Sentinels in Long Still Rows

Sentinels in Long Still Rows

Libraries never let us forget who we are, for their worth stands by the knowledge they keep and save for us.

Returning the Favor

On a cold, terribly windy January evening this year, I presented a program at the Wright Memorial Library in Oakwood, Ohio. I’d not been there before. We drove, my husband and I, for 45 minutes through the windswept, snowy landscape to get there. I was certain we would not have many people this bitter night.

We were ushered into a lecture/meeting room that seated about 75. People came in slowly. Before a presentation is the time when I gather my nerves and my thoughts, and hope that my written talk will be variously amusing, thoughtful, and of interest to the audience. But one never knows for sure. Then it was time.

I was introduced by Tony Walder, director of the library, and I made my way to the podium. Reading my lecture, I looked up to discover the room was full – and still people came. Every seat was taken.

People stood three deep in the rear. They lined the walls, and children sat in bunches in front on the floor. Nothing so thrills an author than the effort the public makes to come hear her.

I always like my audiences in libraries.

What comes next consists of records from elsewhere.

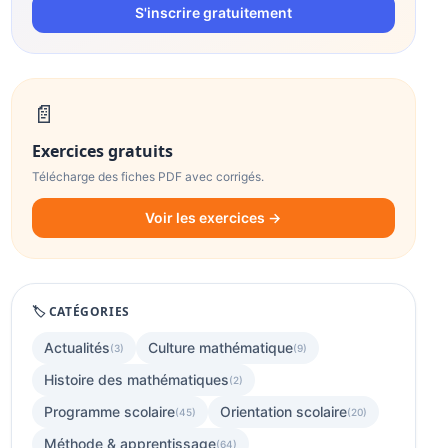
S'inscrire gratuitement
📄
Exercices gratuits
Télécharge des fiches PDF avec corrigés.
Voir les exercices →
🏷️ CATÉGORIES
Actualités
Culture mathématique
(3)
(9)
Histoire des mathématiques
(2)
Programme scolaire
Orientation scolaire
(45)
(20)
Méthode & apprentissage
(64)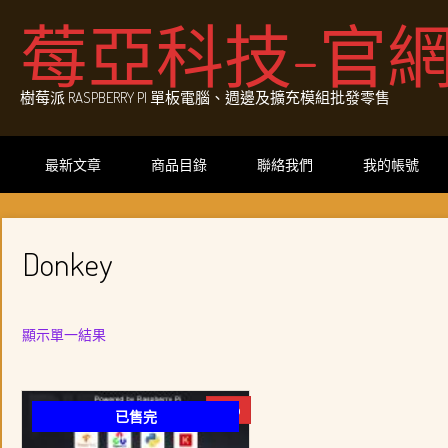
Skip
莓亞科技-官
to
content
樹莓派 RASPBERRY PI 單板電腦、週邊及擴充模組批發零售
最新文章
商品目錄
聯絡我們
我的帳號
Donkey
顯示單一結果
-5%
已售完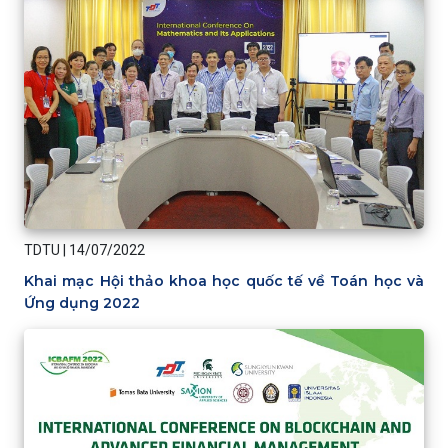
TDTU
|
14/07/2022
Khai mạc Hội thảo khoa học quốc tế về Toán học và
Ứng dụng 2022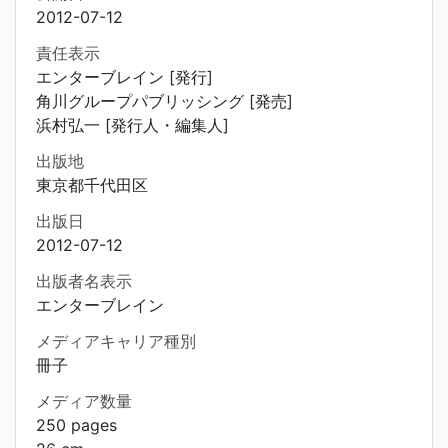
2012-07-12
責任表示
エンターブレイン [発行]
角川グループパブリッシング [発売]
浜村弘一 [発行人・編集人]
出版地
東京都千代田区
出版日
2012-07-12
出版者名表示
エンターブレイン
メディアキャリア種別
冊子
メディア数量
250 pages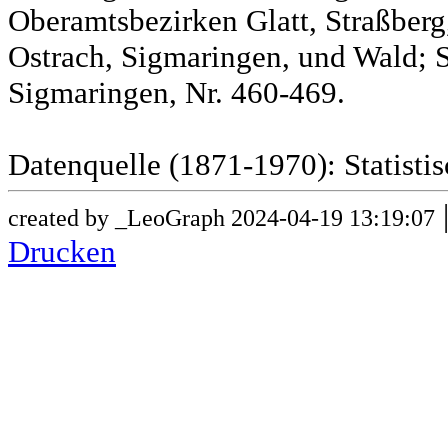
Oberamtsbezirken Glatt, Straßber
Ostrach, Sigmaringen, und Wald; 
Sigmaringen, Nr. 460-469.
Datenquelle (1871-1970): Statist
created by _LeoGraph 2024-04-19 13:19:07
Drucken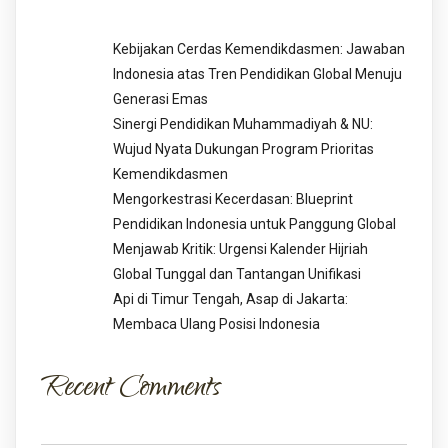
Kebijakan Cerdas Kemendikdasmen: Jawaban
Indonesia atas Tren Pendidikan Global Menuju
Generasi Emas
Sinergi Pendidikan Muhammadiyah & NU:
Wujud Nyata Dukungan Program Prioritas
Kemendikdasmen
Mengorkestrasi Kecerdasan: Blueprint
Pendidikan Indonesia untuk Panggung Global
Menjawab Kritik: Urgensi Kalender Hijriah
Global Tunggal dan Tantangan Unifikasi
Api di Timur Tengah, Asap di Jakarta:
Membaca Ulang Posisi Indonesia
Recent Comments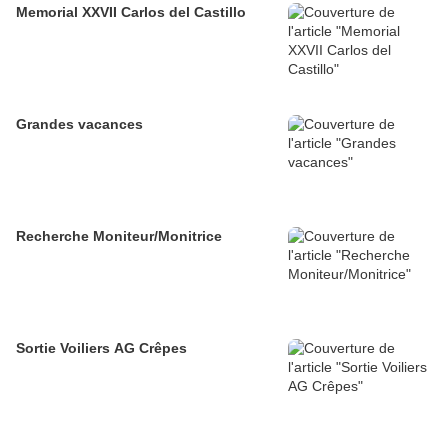
Memorial XXVII Carlos del Castillo
Grandes vacances
Recherche Moniteur/Monitrice
Sortie Voiliers AG Crêpes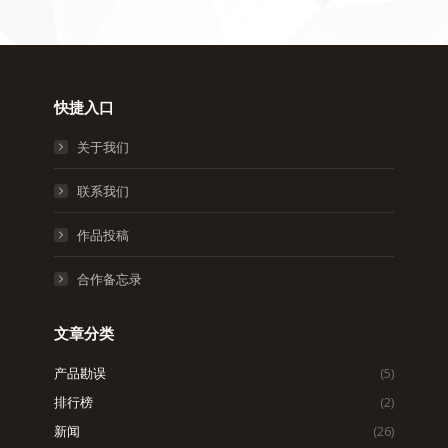
快捷入口
关于我们
联系我们
作品投稿
合作备忘录
文章分类
产品勘误
(5)
排行榜
(2)
新闻
(26)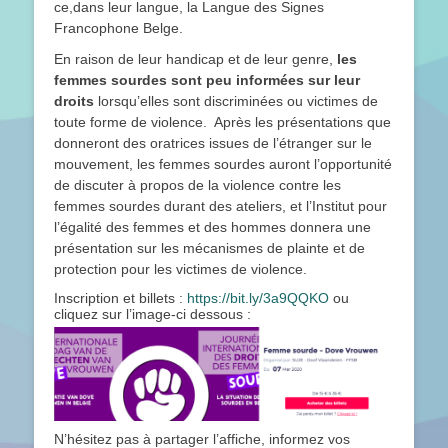
ce,dans leur langue, la Langue des Signes
Francophone Belge.
En raison de leur handicap et de leur genre,
les
femmes sourdes sont peu informées sur leur
droits
lorsqu’elles sont discriminées ou victimes de
toute forme de violence. Après les présentations que
donneront des oratrices issues de l’étranger sur le
mouvement, les femmes sourdes auront l’opportunité
de discuter à propos de la violence contre les
femmes sourdes durant des ateliers, et l’Institut pour
l’égalité des femmes et des hommes donnera une
présentation sur les mécanismes de plainte et de
protection pour les victimes de violence.
Inscription et billets :
https://bit.ly/3a9QQKO
ou
cliquez sur l’image-ci dessous :
N’hésitez pas à partager l’affiche, informez vos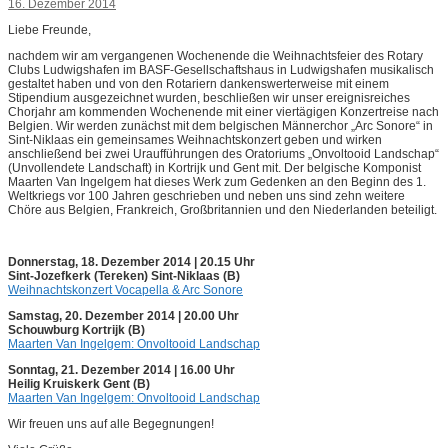
16. Dezember 2014
Liebe Freunde,
nachdem wir am vergangenen Wochenende die Weihnachtsfeier des Rotary
Clubs Ludwigshafen im BASF-Gesellschaftshaus in Ludwigshafen musikalisch
gestaltet haben und von den Rotariern dankenswerterweise mit einem
Stipendium ausgezeichnet wurden, beschließen wir unser ereignisreiches
Chorjahr am kommenden Wochenende mit einer viertägigen Konzertreise nach
Belgien. Wir werden zunächst mit dem belgischen Männerchor „Arc Sonore“ in
Sint-Niklaas ein gemeinsames Weihnachtskonzert geben und wirken
anschließend bei zwei Uraufführungen des Oratoriums „Onvoltooid Landschap“
(Unvollendete Landschaft) in Kortrijk und Gent mit. Der belgische Komponist
Maarten Van Ingelgem hat dieses Werk zum Gedenken an den Beginn des 1.
Weltkriegs vor 100 Jahren geschrieben und neben uns sind zehn weitere
Chöre aus Belgien, Frankreich, Großbritannien und den Niederlanden beteiligt.
Donnerstag, 18. Dezember 2014 | 20.15 Uhr
Sint-Jozefkerk (Tereken) Sint-Niklaas (B)
Weihnachtskonzert Vocapella & Arc Sonore
Samstag, 20. Dezember 2014 | 20.00 Uhr
Schouwburg Kortrijk (B)
Maarten Van Ingelgem: Onvoltooid Landschap
Sonntag, 21. Dezember 2014 | 16.00 Uhr
Heilig Kruiskerk Gent (B)
Maarten Van Ingelgem: Onvoltooid Landschap
Wir freuen uns auf alle Begegnungen!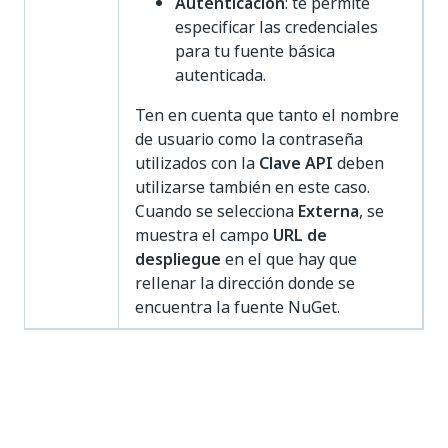
Autenticación
: te permite
especificar las credenciales
para tu fuente básica
autenticada.
Ten en cuenta que tanto el nombre
de usuario como la contraseña
utilizados con la
Clave API
deben
utilizarse también en este caso.
Cuando se selecciona
Externa
, se
muestra el campo
URL de
despliegue
en el que hay que
rellenar la dirección donde se
encuentra la fuente NuGet.
Librerías
Permite configurar la fuente que se utilizará para los
paquetes de bibliotecas y actividades.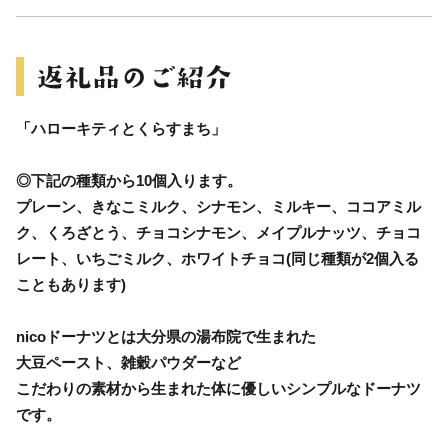
「ハローキティとくらすまち」
◎下記の種類から10個入ります。
プレーン、きなこミルク、シナモン、ミルキー、ココアミル
ク、くろざとう、チョコシナモン、メイプルナッツ、チョコ
レート、いちごミルク、ホワイトチョコ(同じ種類が2個入る
こともあります)
nicoドーナツとは大分県の湯布院で生まれた
大豆ペースト、雑穀パウダーなど
こだわりの素材から生まれた体に優しいシンプルなドーナツ
です。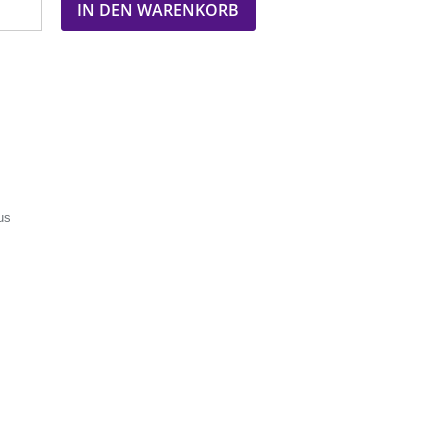
IN DEN WARENKORB
us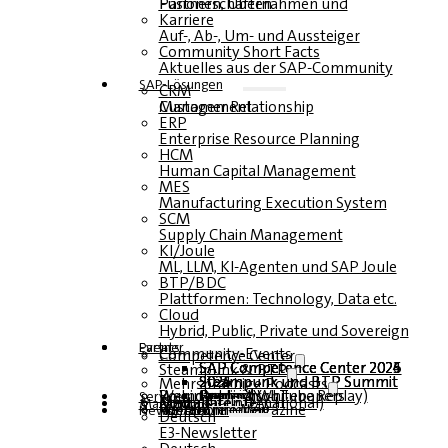
Fusionen, Übernahmen und Partnerschaften
Karriere
Auf-, Ab-, Um- und Aussteiger
Community Short Facts
Aktuelles aus der SAP-Community
SAP-Lösungen
CRM
Customer Relationship Management
ERP
Enterprise Resource Planning
HCM
Human Capital Management
MES
Manufacturing Execution System
SCM
Supply Chain Management
KI/Joule
ML, LLM, KI-Agenten und SAP Joule
BTP/BDC
Plattformen: Technology, Data etc.
Cloud
Hybrid, Public, Private und Sovereign
Partner
Events
Community-Events
Competence Center
SAP Competence Center 2026
SAP Competence Center 2025
SAP Competence Center 2024
SAP Competence Center 2023
Steampunk & BTP
Steampunk und BTP Summit 2026
Steampunk und BTP Summit 2025
Steampunk und BTP Summit 2024
Mehrsprachige Podcasts
Roundtables (YouTube Replay)
Webinare und Whitepapers
Deutsch
Englisch
Spanisch
Französisch
Service
Formulare
Kontakt
Mediadaten DACH
Media Kit (International)
Magazin
hier abonnieren
für Abonnenten
kostenfreie Magazine
Newsletter
Deutsch
E3-Newsletter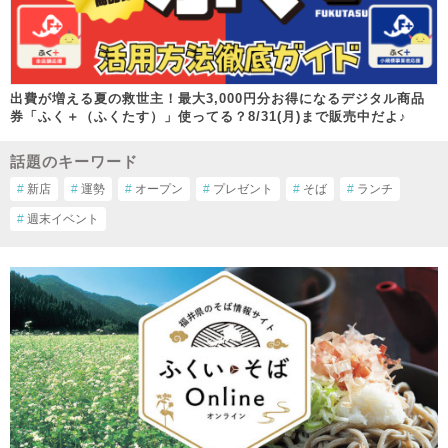
出費が増える夏の救世主！最大3,000円分お得になるデジタル商品
券「ふく＋（ふくたす）」使ってる？8/31(月)まで販売中だよ♪
話題のキーワード
#
新店
#
運勢
#
オープン
#
プレゼント
#
そば
#
ランチ
#
週末イベント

They are multi-generational – children, parents, grandparents. They are of variety, of diversity. They are teachers, librarians, other interested writers. All are singularly devoted to books. They understand they are the other side of the coin. The other hand, too, of the author. If I am the call, the audience is the response. I joked, saying they had all gone stir-crazy over the long capricious Ohio winter, and decided at last to get out of their houses this winter night, no matter what the “show” or the weather. They smiled, but weren’t to be dissuaded from their serious interest in my books for children.

I talked to them about what I do and why, about parallel culture communities, about cultural learning to be found in the literature I make, and what it means to be African American in this society. I told them that we of the parallel cultures want to be counted as givers to the learning process of children. We want our heritages and our contributions to society to be seen as significant contributions to the social order. We want our books in libraries so that all children can know about all of us. We learn about one another through the books we read and enjoy. Finally, we want to see our books as sentinels – brown, black, yellow, white, green, or purple – on the shelves.